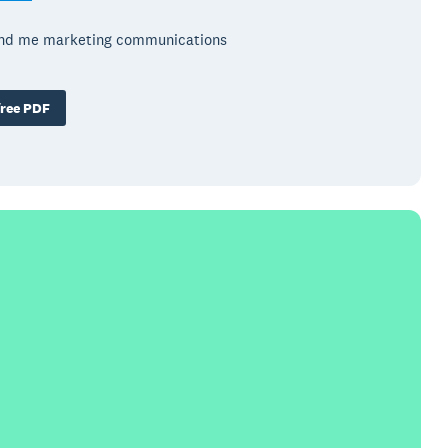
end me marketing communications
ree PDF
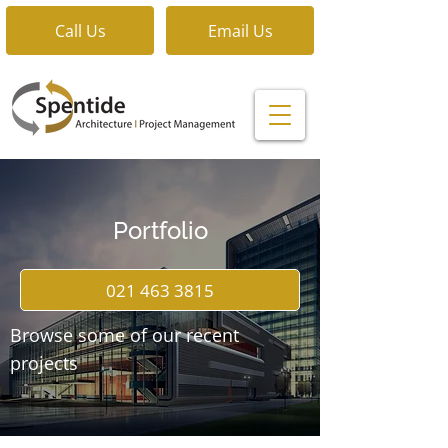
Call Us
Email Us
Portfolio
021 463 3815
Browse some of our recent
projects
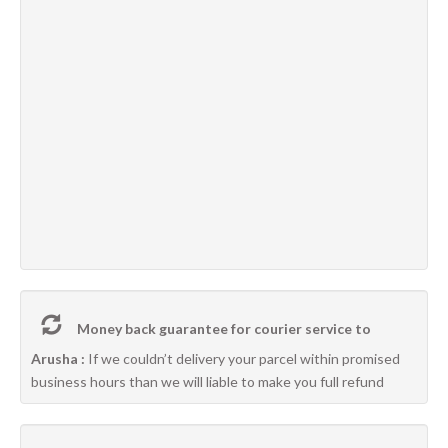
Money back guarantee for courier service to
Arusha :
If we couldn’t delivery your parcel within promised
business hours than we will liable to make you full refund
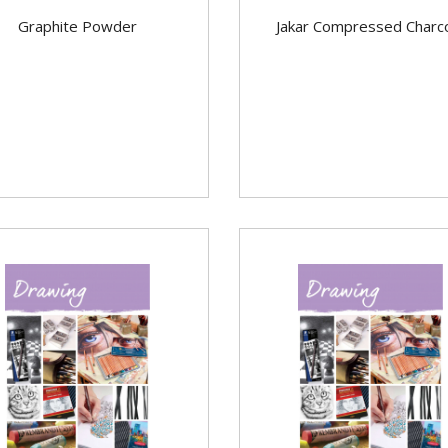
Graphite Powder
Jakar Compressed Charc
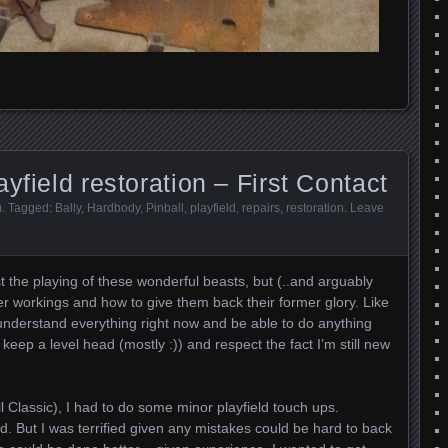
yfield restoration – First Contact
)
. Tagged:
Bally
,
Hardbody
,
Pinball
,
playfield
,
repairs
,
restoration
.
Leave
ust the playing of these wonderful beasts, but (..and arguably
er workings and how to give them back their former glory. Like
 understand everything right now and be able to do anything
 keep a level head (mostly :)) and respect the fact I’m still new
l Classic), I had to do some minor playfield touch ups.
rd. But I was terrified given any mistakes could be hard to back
------------------------------------------------
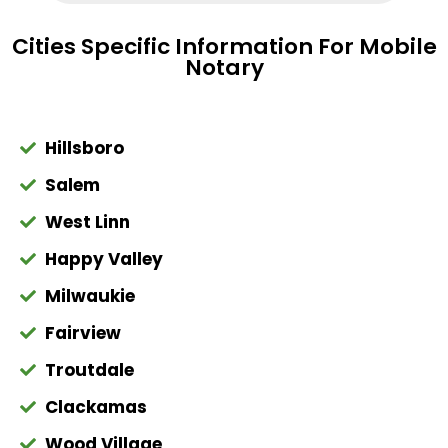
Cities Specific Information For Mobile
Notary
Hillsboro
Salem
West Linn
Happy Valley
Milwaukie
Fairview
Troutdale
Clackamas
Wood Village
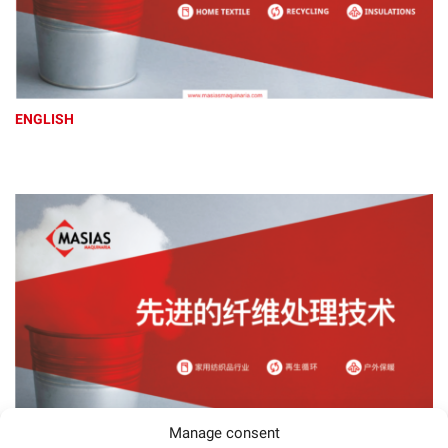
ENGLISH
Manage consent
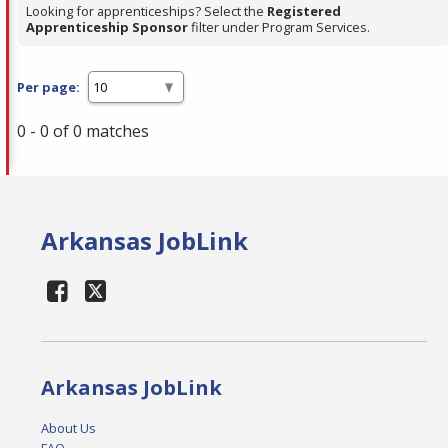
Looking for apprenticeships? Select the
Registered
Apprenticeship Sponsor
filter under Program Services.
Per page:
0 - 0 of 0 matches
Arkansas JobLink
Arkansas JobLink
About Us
------------------------------------------------
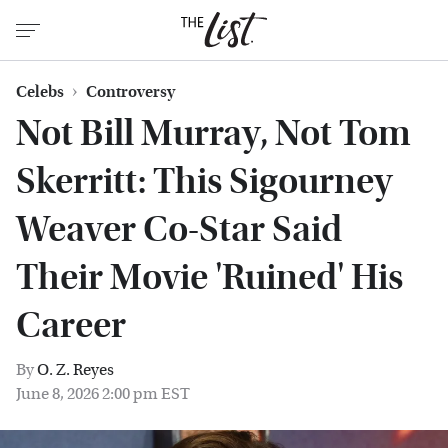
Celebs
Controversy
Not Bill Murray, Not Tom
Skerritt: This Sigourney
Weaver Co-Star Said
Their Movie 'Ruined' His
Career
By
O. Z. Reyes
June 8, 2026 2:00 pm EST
------------------------------------------------
ACTION ITEM:
Search the entries for the word "back", then gather every line that has it.

TASK ANSWER:
Money back guarantee for courier service to
er workings and how to give them back their former glory. Like
rd. But I was terrified given any mistakes could be hard to back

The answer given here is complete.